NLP describes a subfield of AI. It is used in numerous medical applications where text data has to be analyzed and human writing or speech has to be understood and interpreted. For example, this includes medical chatbots, in retrospective selection of data from unstructured records (2), in research queries (3) in billing and coding (4), and in studies to analyze drug safety (5, 6).
Regarding the use of NLP for assessment of radiological reports, different clinical question have been addressed in previous studies such as the detection of suspicious findings in mammography (7), identification of site-specific bone fractures (8), tumor stage NLP (9) and other specified diagnoses (10, 11) (12, 13). In this context, NLP is increasingly being used for the extraction of relevant information from radiology reports in clinical studies (14-16).
PET/CT is mainly used for detection of tumor lesions and staging of tumor spread in oncological patients. Major tumor entities examined by PET/CT include Melanoma, Prostate Cancer, Lung Cancer, Lymphoma and Neuroendocrine Tumors (17-21). However, not only the status of the known or suspected disease is crucial for therapy and patient management but also clinically relevant secondary findings such as inflammation, vascular complications and unknown secondary tumors. Incidental findings are quite common (22) and can be important for definition of scan protocols, reporting strategies and further management, especially in oncology.
The purpose of this study was thus to automatically extract information about the occurrence of secondary findings by automated analysis of freehand written radiological conclusions using NLP.
Methods
This study was based on a PET/CT registry (04/2013 – 12/2018) (23) including 7715 scans in total. The study was reviewed and approved by the local institutional review board (Ethics committee of the University of Tuebingen, reference number 064/2013B01). Informed consent regarding the use of data for research was obtained from all patients.
PET/CT protocols
All PET/CT examinations were performed on a state-of-the art clinical scanner (Biograph mCT, Siemens Healthineers, Knoxville, TN). using a standardized examination protocol. Different PET tracers were applied: [68Ga]-HA-DOTATATE in case of neuroendocrine tumors, [68Ga]-PSMA in case of prostate cancer, [11C]-Choline in case of prostate cancer, and [18F]-FDG in all other oncological indications.
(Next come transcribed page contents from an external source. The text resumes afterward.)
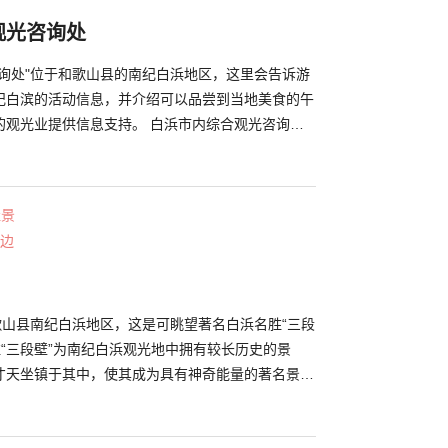
观光咨询处
咨询处"位于和歌山县的南纪白浜地区，这里会告诉游
纪白滨的活动信息，并介绍可以品尝到当地美食的午
的观光业提供信息支持。 白浜市内综合观光咨询处
务，有普通自行车和电动辅助自行车可供选择。在官
精品行程介绍，骑着自行车享受整个白滨的魅力吧。
光部提供）
佳景
边
歌山县南纪白浜地区，这是可眺望著名白浜名胜“三段
才天坐镇于其中，使其成为具有神奇能量的著名景
窟可眺望太平洋，并留有“曾经海盗将船只藏于此地”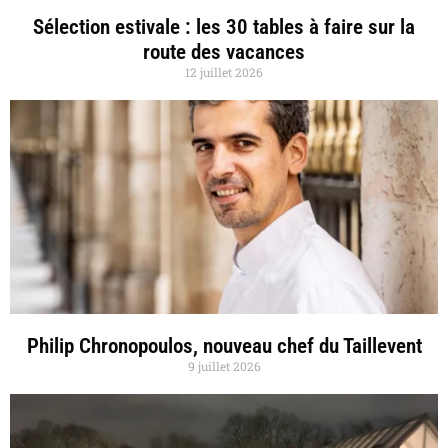
Sélection estivale : les 30 tables à faire sur la
route des vacances
12 juillet 2026
Philip Chronopoulos, nouveau chef du Taillevent
9 juillet 2026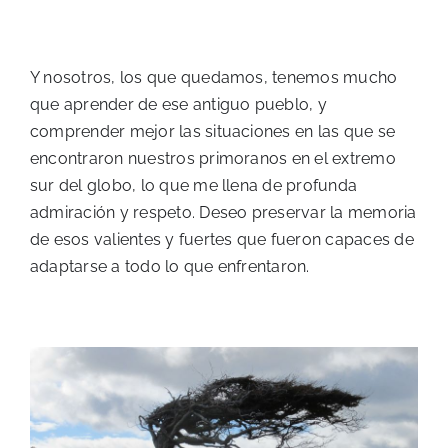
Y nosotros, los que quedamos, tenemos mucho
que aprender de ese antiguo pueblo, y
comprender mejor las situaciones en las que se
encontraron nuestros primoranos en el extremo
sur del globo, lo que me llena de profunda
admiración y respeto. Deseo preservar la memoria
de esos valientes y fuertes que fueron capaces de
adaptarse a todo lo que enfrentaron.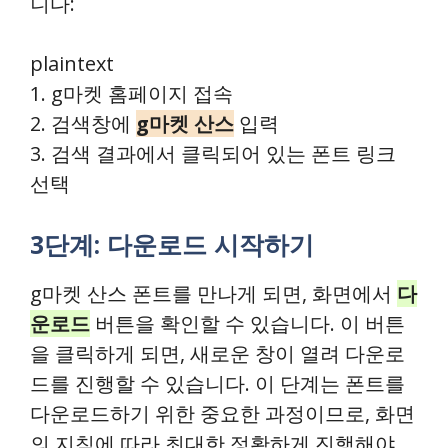
니다:
plaintext
1. g마켓 홈페이지 접속
2. 검색창에
g마켓 산스
입력
3. 검색 결과에서 클릭되어 있는 폰트 링크
선택
3단계: 다운로드 시작하기
g마켓 산스 폰트를 만나게 되면, 화면에서
다
운로드
버튼을 확인할 수 있습니다. 이 버튼
을 클릭하게 되면, 새로운 창이 열려 다운로
드를 진행할 수 있습니다. 이 단계는 폰트를
다운로드하기 위한 중요한 과정이므로, 화면
의 지침에 따라 최대한 정확하게 진행해야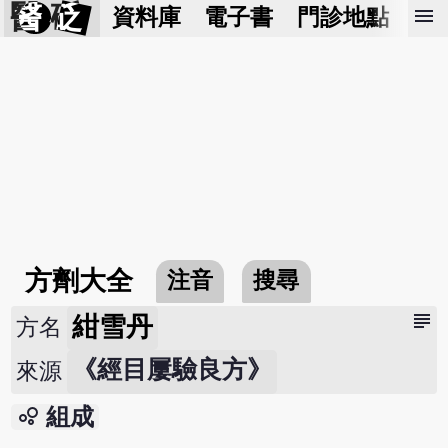
醫 砭
menu
資料庫
電子書
門診地點
預
方劑大全
注音
搜尋
subject
紺雪丹
方名
《經目屢驗良方》
來源
bubble_chart
組成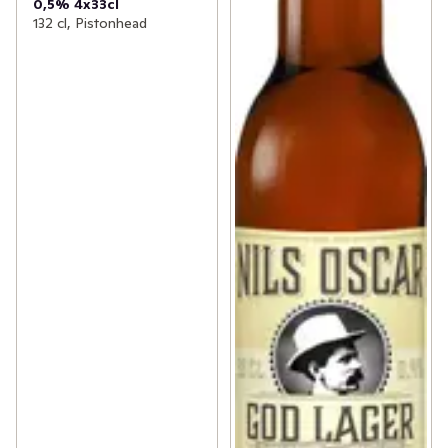
0,5% 4x33cl
132 cl, Pistonhead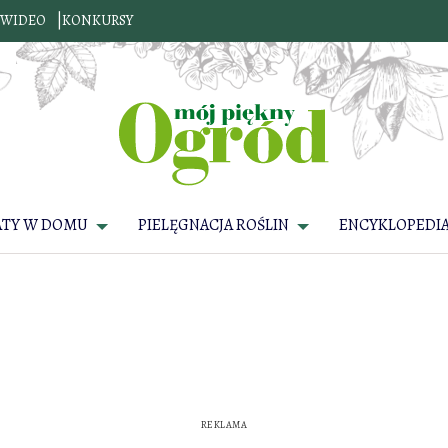
WIDEO
KONKURSY
ATY W DOMU
PIELĘGNACJA ROŚLIN
ENCYKLOPEDIA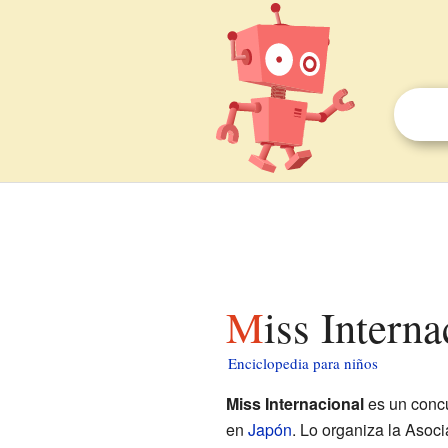
Miss Intern
Enciclopedia para niños
Miss Internacional
es un concu
en
Japón
. Lo organiza la Asoci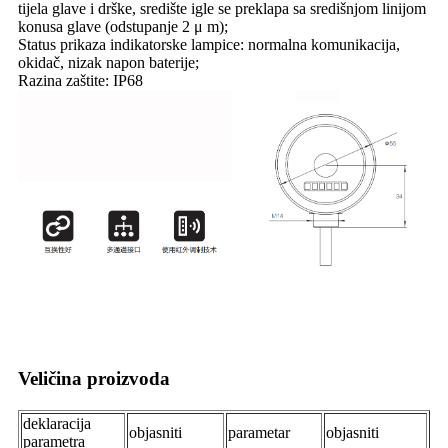
tijela glave i drške, središte igle se preklapa sa središnjom linijom
konusa glave (odstupanje 2 μ m);
Status prikaza indikatorske lampice: normalna komunikacija,
okidač, nizak napon baterije;
Razina zaštite: IP68
Veličina proizvoda
deklaracija
objasniti
parametar
objasniti
parametra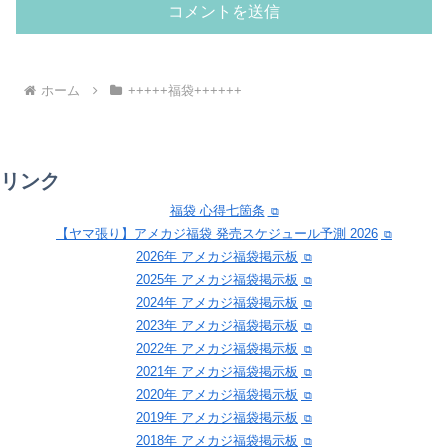
ホーム
+++++福袋++++++
リンク
福袋 心得七箇条
【ヤマ張り】アメカジ福袋 発売スケジュール予測 2026
2026年 アメカジ福袋掲示板
2025年 アメカジ福袋掲示板
2024年 アメカジ福袋掲示板
2023年 アメカジ福袋掲示板
2022年 アメカジ福袋掲示板
2021年 アメカジ福袋掲示板
2020年 アメカジ福袋掲示板
2019年 アメカジ福袋掲示板
2018年 アメカジ福袋掲示板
All CTs were acquired in full-dose technique with contrast agent where appropriate.
Structure of reports
Free text PET/CT reports were written in German in a clinical routine setting using a standardized structure described as follows:
1. Clinical Information
After providing an appropriate indication for the study by the referring physicians, the primary clinical questions to be answered by the PET/CT examination are documented in the reports.
2. Technique
This section describes how the study was generated including information on the radiopharmaceutical used, the administered activity and the CT technique. Also, the axial coverage of the scan was documented (e.g., “skull base to mid-thigh”). In certain cases, PET/CT protocols may have included additional acquisitions such as delayed imaging.
3. Previous Studies
All reports included information on prior studies which are used for comparison or correlation. If no previous imaging studies are available, this was also stated.
4. Findings
Findings were organized by anatomic region describing both PET and CT findings relevant to the clinical question within each anatomic subsection. This part also included a description of incidental PET and CT findings unrelated to the primary cancer being studied. The intensity of radiotracer uptake was reported using both qualitative (e.g. moderate or intense) terminology as well as semiquantitative measures such as the SUV.
5. Conclusion
All reports concluded with a summarizing evaluation of the findings answering the specific clinical questions raised by the referring physician and providing a diagnosis or a brief list of differential diagnoses. In addition, potentially clinically relevant secondary findings were summarized in this section.
NLP
The annotation of diagnoses in the report sections were automatically generated using a proprietary NLP tool, Empolis Knowledge Express by Empolis Information Management GmbH (Kaiserslautern, Germany; https://knowledge.express/). The Empolis NLP system (24, 25) implements a common NLP pipeline consisting of cleansing (e.g., replacement of abbreviations), contextualization (e.g. into segments “clinical information”, “findings”, and “conclusion”), concept recognition using common terminologies such as the Radiological Lexicon (RadLex) and the International Classification of Diseases (ICD), and negation detection (e.g., “affirmed”, “negated”, and “speculated”). The NLP system uses a neural language model and word embeddings trained with fastText (26) on a medical corpus of more than 100.000 German radiological reports and other medical literature (457 MB of text data). The language model computes for every word a 128-dimensional vector. For concept recognition, a full text index and morpho-syntactic operations such as tokenization, lemmatization, part of speech tagging, decompounding, noun phrase extraction and sentence detection were used. The index was populated with synonyms for all entities (both from terminologies and by manual extensions). For negation detection, typically, a rule-based approach is used (27); however, the heterogeneity in which pathological findings are affirmed, negated or speculated require a more elaborate learning approach. Therefore, the NLP system uses a bidirectional recurrent neural network based on two stacked Gated Recurrent Unit (GRU) layers (28) trained and validated on more than 2.000 manually labelled reports with negation information using the NLP library spaCy (29). Every input was a 50-word window, the output returned a negation status for each word. The validation dataset showed 0.93 accuracy. For the analysis by the Empolis NLP system, no pre-processing of the annotated radiological reports was necessary.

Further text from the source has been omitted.